Yes, I think I definitely think there's more we think the industry is going be up about 4% this year, more mail like 4%. So I think there's definitely more money available out there for school districts. So and what we're seeing is a lot of school districts are out there putting bids out, seeing what's available, encouraging outlet manufacturers to bid for them. I would say also that we've got some new vehicles out there we've never had before, which is encouraging people to, hey, let's take a look at that product. May have thought of having a diesel previously, I'm going to put a bid out, take a look at your new products out there.

And I would say probably the last point is that we are we're aggressive in looking at every opportunity. We try to make sure we don't leave any stone unturned with our deals to find those bids. We go heavy on it And we make sure we aggressively pursue every opportunity out there in every school district in every state.

Speaker 6

Great. Thanks very much. Appreciate it, guys.

Speaker 2

Did you have a question there on conversion rate, by the I didn't answer? I think you did. Okay. So it dropped off. Any further questions?

Speaker 1

Just one more.

Speaker 0

Yes. Our next question comes from Chris Moore with CJS Securities. Please state your question.

Speaker 7

Thank you. Just a couple of quick ones, most have been answered. But you talked about currently 64 buses a day reaching 70. Is that a function of the specific buses that you're building? Can you do more diesel than you can propane?

Or is there much of a difference there?

Speaker 2

Between a basic, what I call a Type C diesel engine and the propane, yes, we can build up. That's a typically, I call it, typical spec type vehicle, 72 buses a day. Obviously, if we get a very complex bus with lots of options in, a lot of content in that skews our mix, it might be a little bit less than that. We actually plan on the number of hours we can actually put to building a bus every day, but seventy is like the nominal level. But some days you might build sixty eight, you might build 72 depending on the mix, but 70 is a good capacity we plan on.

Speaker 7

Got you. Okay. With respect to the trajectory on the propane mix, obviously, very big increase year over year. Longer term, you think you can get this north of 30% in the 35% range? Or any sense as what can happen over the next year or two?

Speaker 2

Yes, I look at it right now, we're at 18% as we said in the first half of the year and we definitely think there's potential to take it up well above 20% and keep growing this business. So we are yes, I mean, we're not putting a number out there saying it's 30%, 35%. We're just going to keep being aggressive on it year after year. That's all I would say. But yes, certainly, you look at the trajectory we've been on the last few years, it's been great growth for us and we really believe in this product, as do the customers.
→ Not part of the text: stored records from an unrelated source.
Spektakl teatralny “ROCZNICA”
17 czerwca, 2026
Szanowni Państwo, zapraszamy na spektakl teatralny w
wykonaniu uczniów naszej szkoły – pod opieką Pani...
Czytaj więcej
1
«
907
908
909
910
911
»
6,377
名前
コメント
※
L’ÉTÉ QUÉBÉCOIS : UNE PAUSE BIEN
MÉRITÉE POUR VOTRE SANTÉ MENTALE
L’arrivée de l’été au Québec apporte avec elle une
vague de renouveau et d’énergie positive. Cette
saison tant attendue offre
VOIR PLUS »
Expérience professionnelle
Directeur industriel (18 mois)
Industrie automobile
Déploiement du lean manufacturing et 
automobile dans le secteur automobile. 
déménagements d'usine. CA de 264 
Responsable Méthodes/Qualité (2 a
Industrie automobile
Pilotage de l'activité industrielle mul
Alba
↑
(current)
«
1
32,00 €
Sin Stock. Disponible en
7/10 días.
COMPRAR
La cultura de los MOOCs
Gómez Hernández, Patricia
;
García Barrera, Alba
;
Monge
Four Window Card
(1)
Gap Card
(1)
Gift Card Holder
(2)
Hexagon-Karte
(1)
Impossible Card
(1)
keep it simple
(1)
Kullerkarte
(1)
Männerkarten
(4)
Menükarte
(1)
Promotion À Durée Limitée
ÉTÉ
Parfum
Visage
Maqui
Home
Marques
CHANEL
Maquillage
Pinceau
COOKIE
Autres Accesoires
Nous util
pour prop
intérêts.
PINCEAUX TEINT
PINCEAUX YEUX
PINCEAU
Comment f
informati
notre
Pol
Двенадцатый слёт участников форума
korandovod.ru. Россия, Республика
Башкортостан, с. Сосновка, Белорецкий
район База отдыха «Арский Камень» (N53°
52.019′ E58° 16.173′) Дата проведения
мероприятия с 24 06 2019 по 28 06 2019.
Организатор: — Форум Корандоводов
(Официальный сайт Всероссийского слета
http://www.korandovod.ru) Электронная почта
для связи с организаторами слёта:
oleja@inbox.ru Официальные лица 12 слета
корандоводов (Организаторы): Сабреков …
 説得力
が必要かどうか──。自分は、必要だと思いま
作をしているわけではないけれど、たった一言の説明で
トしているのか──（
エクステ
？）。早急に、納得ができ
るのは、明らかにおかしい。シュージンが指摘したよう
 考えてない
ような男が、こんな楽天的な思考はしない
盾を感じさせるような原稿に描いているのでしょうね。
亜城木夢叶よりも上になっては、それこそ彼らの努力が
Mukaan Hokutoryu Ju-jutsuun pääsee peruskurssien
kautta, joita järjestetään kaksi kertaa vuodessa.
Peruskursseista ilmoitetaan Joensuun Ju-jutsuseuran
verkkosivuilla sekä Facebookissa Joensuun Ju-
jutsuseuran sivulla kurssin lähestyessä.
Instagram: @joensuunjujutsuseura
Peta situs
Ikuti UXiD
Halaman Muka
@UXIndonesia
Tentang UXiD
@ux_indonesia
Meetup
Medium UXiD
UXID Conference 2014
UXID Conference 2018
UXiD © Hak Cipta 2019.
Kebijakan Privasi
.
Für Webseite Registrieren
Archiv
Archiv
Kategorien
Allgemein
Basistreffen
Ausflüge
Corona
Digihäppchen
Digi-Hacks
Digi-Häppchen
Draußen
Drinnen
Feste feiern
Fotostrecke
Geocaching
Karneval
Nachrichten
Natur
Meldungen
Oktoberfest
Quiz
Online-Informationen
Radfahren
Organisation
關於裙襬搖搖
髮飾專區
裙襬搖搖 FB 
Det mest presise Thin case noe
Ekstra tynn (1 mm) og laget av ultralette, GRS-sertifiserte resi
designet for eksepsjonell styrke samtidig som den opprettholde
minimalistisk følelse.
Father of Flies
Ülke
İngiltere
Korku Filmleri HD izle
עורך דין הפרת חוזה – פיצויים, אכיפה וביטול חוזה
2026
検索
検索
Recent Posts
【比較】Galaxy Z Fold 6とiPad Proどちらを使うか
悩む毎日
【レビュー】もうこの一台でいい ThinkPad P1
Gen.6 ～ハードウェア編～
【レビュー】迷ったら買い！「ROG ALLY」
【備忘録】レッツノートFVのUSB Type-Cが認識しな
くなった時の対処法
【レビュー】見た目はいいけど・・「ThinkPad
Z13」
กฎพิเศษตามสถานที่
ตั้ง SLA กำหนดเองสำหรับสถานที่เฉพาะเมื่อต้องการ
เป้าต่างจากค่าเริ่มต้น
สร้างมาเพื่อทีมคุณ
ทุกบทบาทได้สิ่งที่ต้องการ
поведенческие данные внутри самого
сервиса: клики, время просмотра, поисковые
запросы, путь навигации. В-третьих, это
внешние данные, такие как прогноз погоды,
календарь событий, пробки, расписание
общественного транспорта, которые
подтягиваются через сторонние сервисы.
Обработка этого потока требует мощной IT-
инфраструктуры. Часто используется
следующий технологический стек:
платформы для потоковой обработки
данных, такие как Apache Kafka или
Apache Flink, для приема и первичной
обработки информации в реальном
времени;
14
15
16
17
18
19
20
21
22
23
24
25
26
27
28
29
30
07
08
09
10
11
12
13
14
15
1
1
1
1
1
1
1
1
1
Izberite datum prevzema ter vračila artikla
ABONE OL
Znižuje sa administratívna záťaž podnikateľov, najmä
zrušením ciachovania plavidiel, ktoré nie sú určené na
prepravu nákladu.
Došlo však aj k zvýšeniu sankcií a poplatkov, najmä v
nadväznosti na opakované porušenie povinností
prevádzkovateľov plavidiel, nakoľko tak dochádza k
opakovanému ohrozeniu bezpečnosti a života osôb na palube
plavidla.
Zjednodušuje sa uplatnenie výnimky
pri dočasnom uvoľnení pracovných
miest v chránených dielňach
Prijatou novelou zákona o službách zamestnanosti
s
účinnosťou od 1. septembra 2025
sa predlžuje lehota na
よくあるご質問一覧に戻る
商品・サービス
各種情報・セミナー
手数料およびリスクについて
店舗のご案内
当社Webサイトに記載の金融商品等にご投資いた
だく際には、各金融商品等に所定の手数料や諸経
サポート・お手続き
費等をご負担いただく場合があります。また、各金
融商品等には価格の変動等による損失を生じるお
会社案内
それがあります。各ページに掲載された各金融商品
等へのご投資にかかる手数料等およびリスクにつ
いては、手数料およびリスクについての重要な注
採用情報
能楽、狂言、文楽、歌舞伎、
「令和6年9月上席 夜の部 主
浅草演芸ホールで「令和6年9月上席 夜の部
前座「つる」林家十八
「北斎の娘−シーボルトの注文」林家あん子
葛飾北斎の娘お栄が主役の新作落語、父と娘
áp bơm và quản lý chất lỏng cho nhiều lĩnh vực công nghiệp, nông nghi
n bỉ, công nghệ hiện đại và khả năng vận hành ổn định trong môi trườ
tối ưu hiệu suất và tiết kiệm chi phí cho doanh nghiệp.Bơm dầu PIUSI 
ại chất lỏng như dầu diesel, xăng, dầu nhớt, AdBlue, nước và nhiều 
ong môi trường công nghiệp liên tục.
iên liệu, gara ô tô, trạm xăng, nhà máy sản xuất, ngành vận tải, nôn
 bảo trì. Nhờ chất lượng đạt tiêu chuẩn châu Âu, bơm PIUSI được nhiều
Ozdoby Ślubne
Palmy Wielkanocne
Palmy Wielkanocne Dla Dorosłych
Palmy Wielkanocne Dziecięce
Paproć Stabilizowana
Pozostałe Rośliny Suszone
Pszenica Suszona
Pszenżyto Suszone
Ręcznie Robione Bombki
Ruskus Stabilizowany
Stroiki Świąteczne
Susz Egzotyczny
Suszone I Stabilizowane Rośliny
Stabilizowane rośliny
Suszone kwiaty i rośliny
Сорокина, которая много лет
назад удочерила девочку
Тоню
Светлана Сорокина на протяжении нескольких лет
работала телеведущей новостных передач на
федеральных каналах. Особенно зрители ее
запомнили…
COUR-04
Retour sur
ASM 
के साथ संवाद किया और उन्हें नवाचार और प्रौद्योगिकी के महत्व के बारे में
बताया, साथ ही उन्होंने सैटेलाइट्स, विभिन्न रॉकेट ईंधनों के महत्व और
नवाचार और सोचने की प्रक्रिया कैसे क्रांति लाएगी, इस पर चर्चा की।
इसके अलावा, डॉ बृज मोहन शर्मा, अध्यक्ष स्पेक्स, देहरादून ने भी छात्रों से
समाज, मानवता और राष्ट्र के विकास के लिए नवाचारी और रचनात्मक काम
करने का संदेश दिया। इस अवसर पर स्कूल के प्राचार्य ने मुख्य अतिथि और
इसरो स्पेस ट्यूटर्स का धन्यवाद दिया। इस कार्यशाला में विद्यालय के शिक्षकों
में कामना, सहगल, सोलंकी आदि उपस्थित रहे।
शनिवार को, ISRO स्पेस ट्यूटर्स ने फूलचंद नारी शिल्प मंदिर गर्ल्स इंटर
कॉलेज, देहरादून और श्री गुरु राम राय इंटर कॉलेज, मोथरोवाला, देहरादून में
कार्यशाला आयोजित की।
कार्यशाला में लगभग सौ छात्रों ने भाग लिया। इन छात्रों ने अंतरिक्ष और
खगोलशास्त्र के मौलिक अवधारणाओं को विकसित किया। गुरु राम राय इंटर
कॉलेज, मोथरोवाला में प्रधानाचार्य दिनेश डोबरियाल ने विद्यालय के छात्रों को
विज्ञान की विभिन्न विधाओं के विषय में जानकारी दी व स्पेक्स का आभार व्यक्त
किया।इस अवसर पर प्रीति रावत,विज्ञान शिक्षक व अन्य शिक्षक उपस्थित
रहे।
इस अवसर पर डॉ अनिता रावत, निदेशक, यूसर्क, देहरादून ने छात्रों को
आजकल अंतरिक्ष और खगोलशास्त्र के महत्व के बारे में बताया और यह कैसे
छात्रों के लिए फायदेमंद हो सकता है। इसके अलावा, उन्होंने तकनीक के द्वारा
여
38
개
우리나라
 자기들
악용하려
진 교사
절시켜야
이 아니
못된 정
So I think certainly we see a lot of growth potential for this product for us.

Speaker 0

If there are no further questions, I would like to turn the call back over to Mr. Phil Warlock for closing remarks.

Speaker 2

Okay. I'd just like to say thank you all for joining us on the call today. We appreciate your continued interest in Blue Bird. I'll And let you know, I think you can see we're very focused on profitable growth, giving customers the products they want and they value, and we intend to deliver on our commitments. We do strive to be shareholder friendly.

In this regard, Slide 21 does show our upcoming investor conferences, And we'll more than happy to meet any of you there. Please don't hesitate to contact our Head of Investor Relations, Jeff Merton, should you have any follow-up questions. So thanks again from all of at Blue Bird, and we wish you a good evening. Thanks.

Speaker 0

This concludes today's teleconference. Thank you for your participation. You may disconnect your lines at this time.